Kim Bo-Young, Park Jung Hoon, Jo Hye-Yeong, Koo Soo Kyung, Park Mi-Hyun
Division of Intractable Diseases, Center for Biomedical Sciences, Korea National Institute of Health, Chungcheongbuk-do, South Korea.
Macrogen Inc., Gasan-dong, Seoul, South Korea.
PLoS One. 2017 Aug 9;12(8):e0182272. doi: 10.1371/journal.pone.0182272. eCollection 2017.

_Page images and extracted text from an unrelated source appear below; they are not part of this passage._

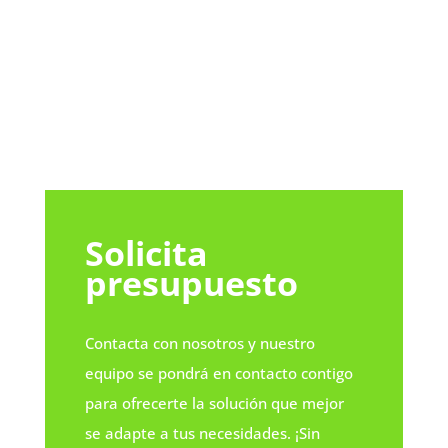
verde
house
Solicita
presupuesto
Contacta con nosotros y nuestro
equipo se pondrá en contacto contigo
para ofrecerte la solución que mejor
se adapte a tus necesidades. ¡Sin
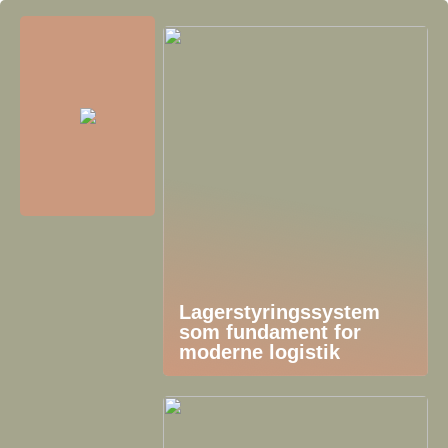
Lagerstyringssystem
som fundament for
moderne logistik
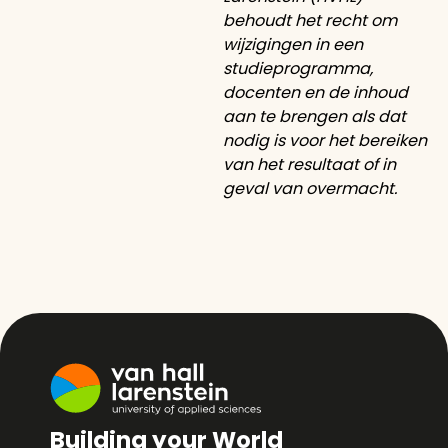
behoudt het recht om
wijzigingen in een
studieprogramma,
docenten en de inhoud
aan te brengen als dat
nodig is voor het bereiken
van het resultaat of in
geval van overmacht.
Building your World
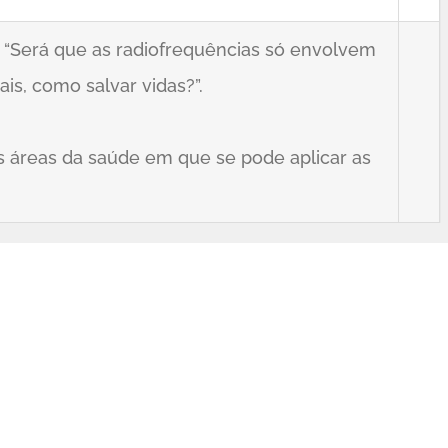
: “Será que as radiofrequências só envolvem
s, como salvar vidas?”.
s áreas da saúde em que se pode aplicar as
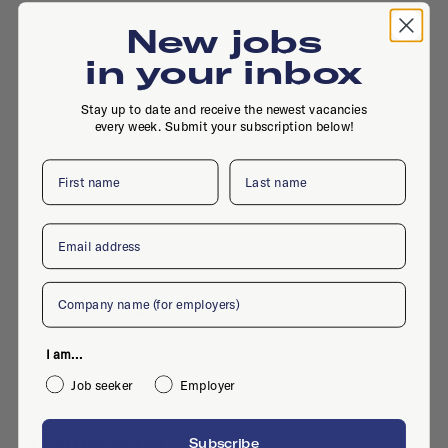
New jobs
in your inbox
Stay up to date and receive the newest vacancies
every week. Submit your subscription below!
First name
Last name
Email
Company
Gooiland 46A, 1948 RD, Beverwijk
I am...
Job seeker
Employer
Active jobs
Subscribe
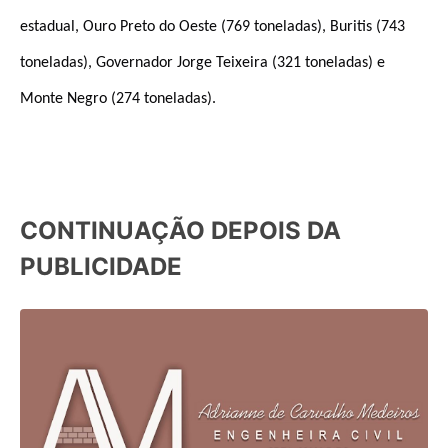
estadual, Ouro Preto do Oeste (769 toneladas), Buritis (743
toneladas), Governador Jorge Teixeira (321 toneladas) e
Monte Negro (274 toneladas).
CONTINUAÇÃO DEPOIS DA
PUBLICIDADE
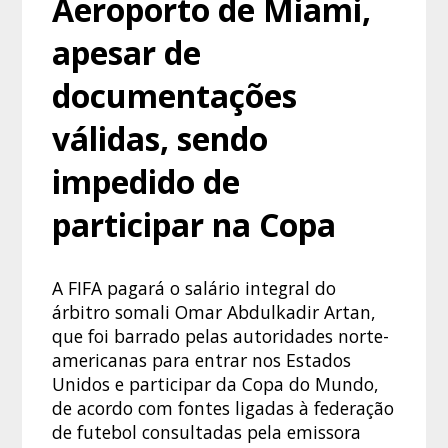
Aeroporto de Miami,
apesar de
documentações
válidas, sendo
impedido de
participar na Copa
A FIFA pagará o salário integral do
árbitro somali Omar Abdulkadir Artan,
que foi barrado pelas autoridades norte-
americanas para entrar nos Estados
Unidos e participar da Copa do Mundo,
de acordo com fontes ligadas à federação
de futebol consultadas pela emissora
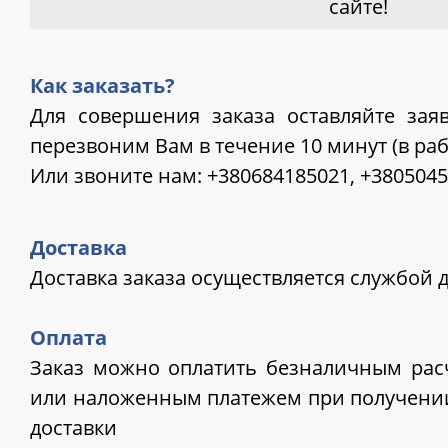
сайте!
Как заказать?
Для совершения заказа оставляйте зая
перезвоним Вам в течение 10 минут (в ра
Или звоните нам:
+380684185021, +3805045
Доставка
Доставка заказа осуществляется службой 
Оплата
Заказ можно оплатить безналичным расч
или наложенным платежем при получении
доставки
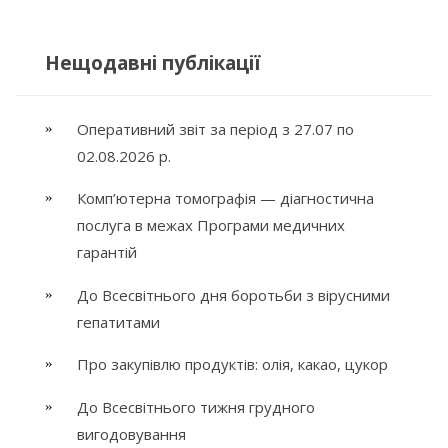
Нещодавні публікації
Оперативний звіт за період з 27.07 по
02.08.2026 р.
Комп’ютерна томографія — діагностична
послуга в межах Програми медичних
гарантій
До Всесвітнього дня боротьби з вірусними
гепатитами
Про закупівлю продуктів: олія, какао, цукор
До Всесвітнього тижня грудного
вигодовування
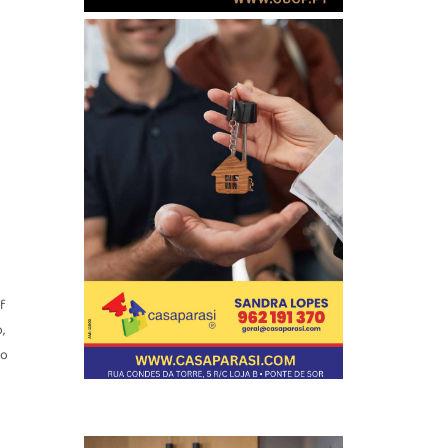
o
f
,
 o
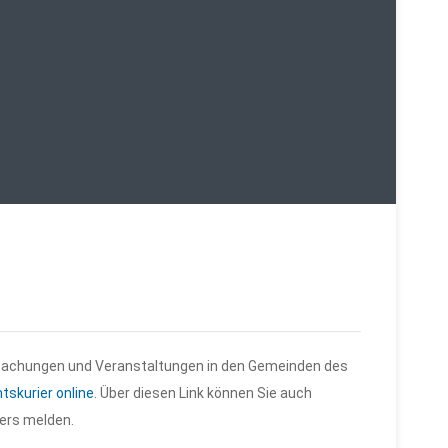
tmachungen und Veranstaltungen in den Gemeinden des
tskurier online
. Über diesen Link können Sie auch
ers melden.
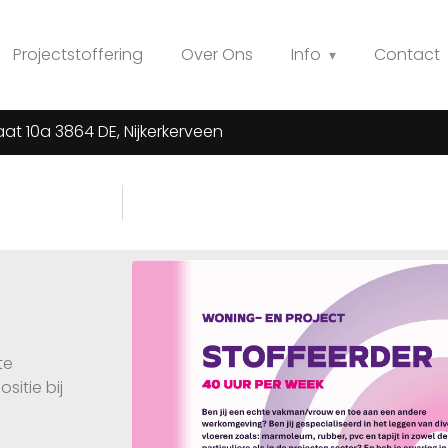
Projectstoffering
Over Ons
Info
Contact
at 10a 3864 DE, Nijkerkerveen
te
sitie bij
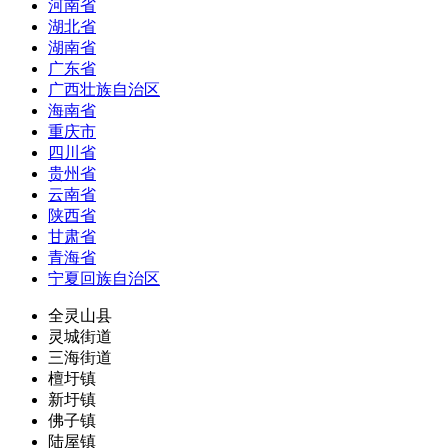
河南省
湖北省
湖南省
广东省
广西壮族自治区
海南省
重庆市
四川省
贵州省
云南省
陕西省
甘肃省
青海省
宁夏回族自治区
全灵山县
灵城街道
三海街道
檀圩镇
新圩镇
佛子镇
陆屋镇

Insertion and deletion (INDEL) mutations, the most common type of structural variance, are associated with several human diseases. The detection of INDELs through next-generation sequencing (NGS) is becoming more common due to the decrease in costs, the increase in efficiency, and sensitivity improvements demonstrated by the various sequencing platforms and analytical tools. However, there are still many errors associated with INDEL variant calling, and distinguishing INDELs from errors in NGS remains challenging. To evaluate INDEL calling from whole-exome sequencing (WES) data, we performed Sanger sequencing for all INDELs called from the several calling algorithm. We compared the performance of the four algorithms (i.e. GATK, SAMtools, Dindel, and Freebayes) for INDEL detection from the same sample. We examined the sensitivity and PPV of GATK (90.2 and 89.5%, respectively), SAMtools (75.3 and 94.4%, respectively), Dindel (90.1 and 88.6%, respectively), and Freebayes (80.1 and 94.4%, respectively). GATK had the highest sensitivity. Furthermore, we identified INDELs with high PPV (4 algorithms intersection: 98.7%, 3 algorithms intersection: 97.6%, and GATK and SAMtools intersection INDELs: 97.6%). We presented two key sources of difficulties in accurate INDEL detection: 1) the presence of repeat, and 2) heterozygous INDELs. Herein we could suggest the accessible algorithms that selectively reduce error rates and thereby facilitate INDEL detection. Our study may also serve as a basis for understanding the accuracy and completeness of INDEL detection.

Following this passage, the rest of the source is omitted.